HC Deb 01 May 1984 vol 59 cc257-60

Question proposed, That the clause stand part of the Bill.

8 pm

Mr. John Maples (Lewisham, West)

I shall consider the underlying reasons for raising tax thresholds because the amendments debated so far have focused narrowly on the age allowance and not on the reasons for the measure.

The theory outlined by my right hon. Friend the Chancellor in his Budget statement was that by raising tax thresholds he would be able to alleviate the poverty and unemployment traps. Few people, however, will be taken out of the poverty trap by the measure. The answer given to a recent parliamentary question was that, of the 850,000 people who would be taken out of tax by raising the thresholds, only about 100,000 would have children and therefore be in the poverty trap and, possibly, the unemployment trap. According to a recent Institute of Fiscal Studies report, the others are mainly pensioners, married women earning a second income and young single people.
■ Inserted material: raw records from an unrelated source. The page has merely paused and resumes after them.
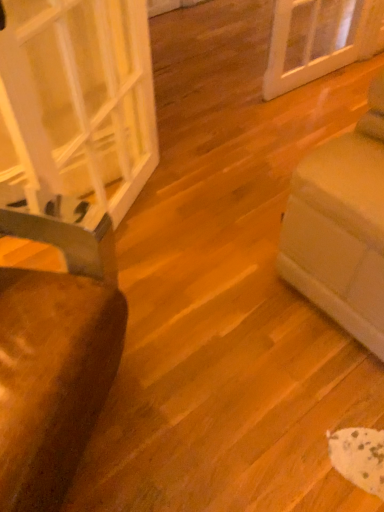 What do you see at coordinates (55, 353) in the screenshot?
I see `brown fabric chair at left` at bounding box center [55, 353].

Identify the location of brown fabric chair at left. (55, 353).

The height and width of the screenshot is (512, 384). Find the location of `transparent glass door at left`. transparent glass door at left is located at coordinates (78, 98).

Describe the element at coordinates (78, 98) in the screenshot. This screenshot has height=512, width=384. I see `transparent glass door at left` at that location.

You are a GUI agent. You are given a task and a screenshot of the screen. Output one action in this format:
    pyautogui.click(x=<x>, y=<y>)
    Task: Click on the brown fabric chair at left
    The height and width of the screenshot is (512, 384).
    Given the screenshot: What is the action you would take?
    pyautogui.click(x=55, y=353)

Is transparent glass door at left at the left side of brown fabric chair at left?

In fact, transparent glass door at left is to the right of brown fabric chair at left.

Is transparent glass door at left further to the viewer compared to brown fabric chair at left?

Yes, transparent glass door at left is further from the viewer.

Does point (98, 41) come farther from viewer compared to point (49, 490)?

That is True.

From the image's perspective, is transparent glass door at left on top of brown fabric chair at left?

Yes, from the image's perspective, transparent glass door at left is above brown fabric chair at left.

From a real-world perspective, which object rests below the other?

brown fabric chair at left is physically lower.

In terms of width, does transparent glass door at left look wider or thinner when compared to brown fabric chair at left?

In the image, transparent glass door at left appears to be more narrow than brown fabric chair at left.

Who is shorter, transparent glass door at left or brown fabric chair at left?

With less height is brown fabric chair at left.

Does transparent glass door at left have a larger size compared to brown fabric chair at left?

No.

Is transparent glass door at left completely or partially outside of brown fabric chair at left?

Yes, transparent glass door at left is outside of brown fabric chair at left.

Can you see transparent glass door at left touching brown fabric chair at left?

No, transparent glass door at left is not touching brown fabric chair at left.

Is transparent glass door at left oriented away from brown fabric chair at left?

No, brown fabric chair at left is not at the back of transparent glass door at left.

Find the location of a particular element. furniture in front of the transparent glass door at left is located at coordinates tap(55, 353).

Based on their positions, is brown fabric chair at left located to the left or right of transparent glass door at left?

brown fabric chair at left is positioned on transparent glass door at left's left side.

Does brown fabric chair at left come in front of transparent glass door at left?

That is True.

Considering the positions of points (22, 421) and (107, 145), is point (22, 421) farther from camera compared to point (107, 145)?

No, (22, 421) is in front of (107, 145).

From the image's perspective, does brown fabric chair at left appear higher than transparent glass door at left?

Actually, brown fabric chair at left appears below transparent glass door at left in the image.

From a real-world perspective, is brown fabric chair at left beneath transparent glass door at left?

Yes, from a real-world perspective, brown fabric chair at left is beneath transparent glass door at left.

Between brown fabric chair at left and transparent glass door at left, which one has larger width?

Wider between the two is brown fabric chair at left.

Considering the sizes of objects brown fabric chair at left and transparent glass door at left in the image provided, who is shorter, brown fabric chair at left or transparent glass door at left?

Standing shorter between the two is brown fabric chair at left.

Which of these two, brown fabric chair at left or transparent glass door at left, is bigger?

Bigger between the two is brown fabric chair at left.

Can transparent glass door at left be found inside brown fabric chair at left?

That's incorrect, transparent glass door at left is not inside brown fabric chair at left.

Is brown fabric chair at left far from transparent glass door at left?

They are positioned close to each other.

Looking at this image, is brown fabric chair at left oriented away from transparent glass door at left?

No, transparent glass door at left is not at the back of brown fabric chair at left.

At what (x,y) coordinates should I click in order to perform the action: click on glass door that is on the right side of brown fabric chair at left. Please return your answer as a coordinate pair (x, y). The width and height of the screenshot is (384, 512). Looking at the image, I should click on (78, 98).

At what (x,y) coordinates should I click in order to perform the action: click on furniture located in front of the transparent glass door at left. Please return your answer as a coordinate pair (x, y). Looking at the image, I should click on (55, 353).

Identify the location of furniture below the transparent glass door at left (from the image's perspective). This screenshot has width=384, height=512. (55, 353).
Only 8 or 9 per cent. of those who are helped by over-indexing tax thresholds are in the poverty trap. It is an expensive way of taking people out of the poverty trap. As it applies to everybody, it is of greater help to those on higher incomes than to those on lower incomes. It is a massively expensive method of alleviating the impact of the poverty trap, because it requires an enormous rise in tax thresholds.

At present the tax threshold starts at about 35 per cent. of average earnings. Thirty years ago it was 83 per cent. of average earnings. If we seek to cure the poverty trap by raising tax thresholds, we shall have to raise them to 50 or 55 per cent. of average earnings. That is why it is so expensive.

The impact of taxation is only part of the poverty trap. The greater part is the rate at which benefits are withdrawn. That applies to the unemployment trap and the trap which faces pensioners who receive an increase in occupational pensions, because that results in a decrease in housing benefit. They may find themselves paying an effective rate of tax of over 100 per cent.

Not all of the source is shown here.